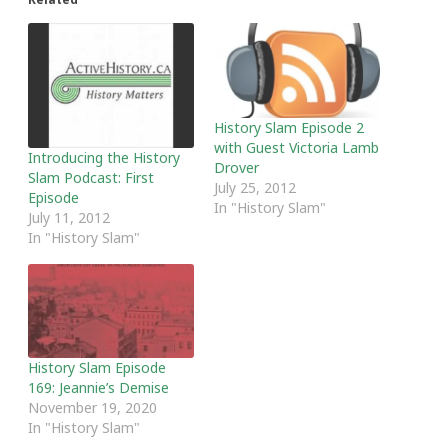
History Slam Episode 2
with Guest Victoria Lamb
Introducing the History
Drover
Slam Podcast: First
July 25, 2012
Episode
In "History Slam"
July 11, 2012
In "History Slam"
History Slam Episode
169: Jeannie’s Demise
November 19, 2020
In "History Slam"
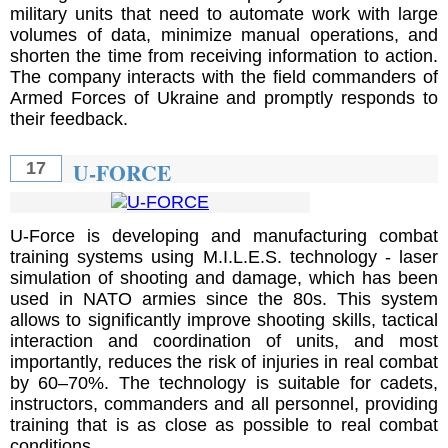
military units that need to automate work with large
volumes of data, minimize manual operations, and
shorten the time from receiving information to action.
The company interacts with the field commanders of
Armed Forces of Ukraine and promptly responds to
their feedback.
U-FORCE
17
U-Force is developing and manufacturing combat
training systems using M.I.L.E.S. technology - laser
simulation of shooting and damage, which has been
used in NATO armies since the 80s. This system
allows to significantly improve shooting skills, tactical
interaction and coordination of units, and most
importantly, reduces the risk of injuries in real combat
by 60–70%. The technology is suitable for cadets,
instructors, commanders and all personnel, providing
training that is as close as possible to real combat
conditions.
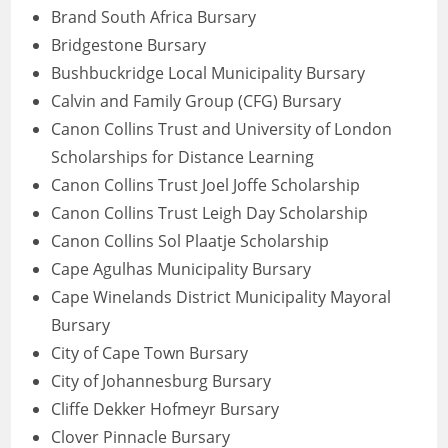
Brand South Africa Bursary
Bridgestone Bursary
Bushbuckridge Local Municipality Bursary
Calvin and Family Group (CFG) Bursary
Canon Collins Trust and University of London
Scholarships for Distance Learning
Canon Collins Trust Joel Joffe Scholarship
Canon Collins Trust Leigh Day Scholarship
Canon Collins Sol Plaatje Scholarship
Cape Agulhas Municipality Bursary
Cape Winelands District Municipality Mayoral
Bursary
City of Cape Town Bursary
City of Johannesburg Bursary
Cliffe Dekker Hofmeyr Bursary
Clover Pinnacle Bursary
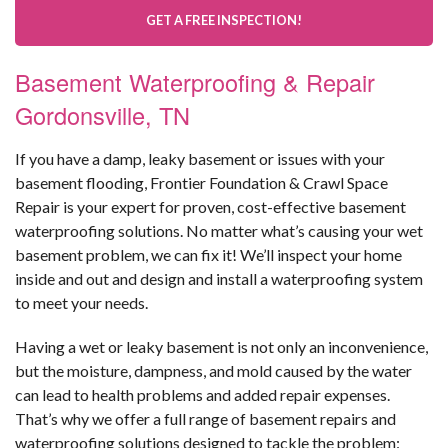
GET A FREE INSPECTION!
Basement Waterproofing & Repair
Gordonsville, TN
If you have a damp, leaky basement or issues with your
basement flooding, Frontier Foundation & Crawl Space
Repair is your expert for proven, cost-effective basement
waterproofing solutions. No matter what’s causing your wet
basement problem, we can fix it! We’ll inspect your home
inside and out and design and install a waterproofing system
to meet your needs.
Having a wet or leaky basement is not only an inconvenience,
but the moisture, dampness, and mold caused by the water
can lead to health problems and added repair expenses.
That’s why we offer a full range of basement repairs and
waterproofing solutions designed to tackle the problem:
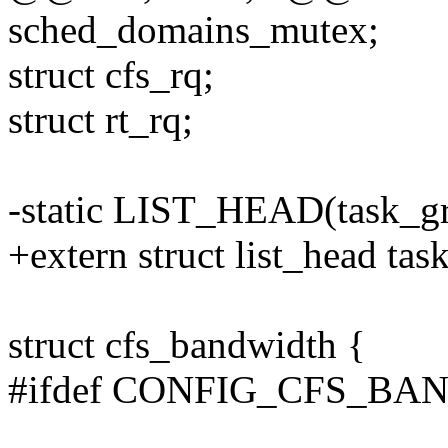
sched_domains_mutex;
struct cfs_rq;
struct rt_rq;
-static LIST_HEAD(task_gr
+extern struct list_head tas
struct cfs_bandwidth {
#ifdef CONFIG_CFS_B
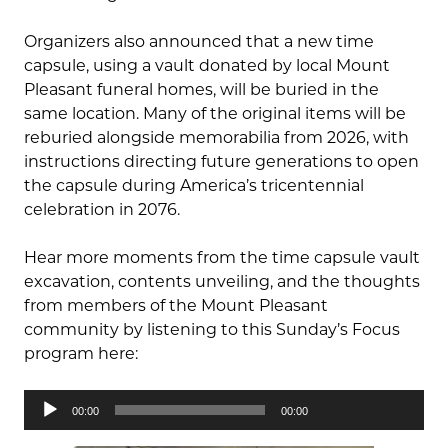
Organizers also announced that a new time
capsule, using a vault donated by local Mount
Pleasant funeral homes, will be buried in the
same location. Many of the original items will be
reburied alongside memorabilia from 2026, with
instructions directing future generations to open
the capsule during America’s tricentennial
celebration in 2076.
Hear more moments from the time capsule vault
excavation, contents unveiling, and the thoughts
from members of the Mount Pleasant
community by listening to this Sunday’s Focus
program here:
Audio
00:00
00:00
Player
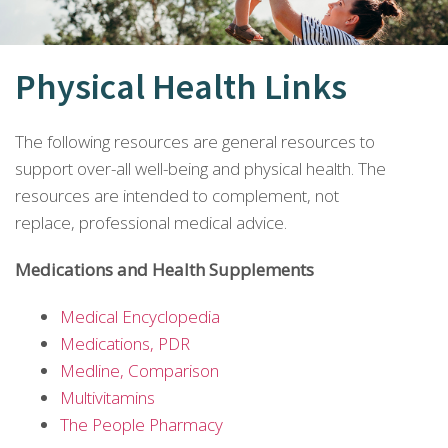
Physical Health Links
The following resources are general resources to
support over-all well-being and physical health. The
resources are intended to complement, not
replace, professional medical advice.
Medications and Health Supplements
Medical Encyclopedia
Medications, PDR
Medline, Comparison
Multivitamins
The People Pharmacy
^^^^^^^^^^^^^^^^
*HOW TO COMPLETE THIS TASK*: Filter the listing above for the string "from" and copy every matching line.

*RESPONSE*:
shorten the time from receiving information to action.
reburied alongside memorabilia from 2026, with
Hear more moments from the time capsule vault
from members of the Mount Pleasant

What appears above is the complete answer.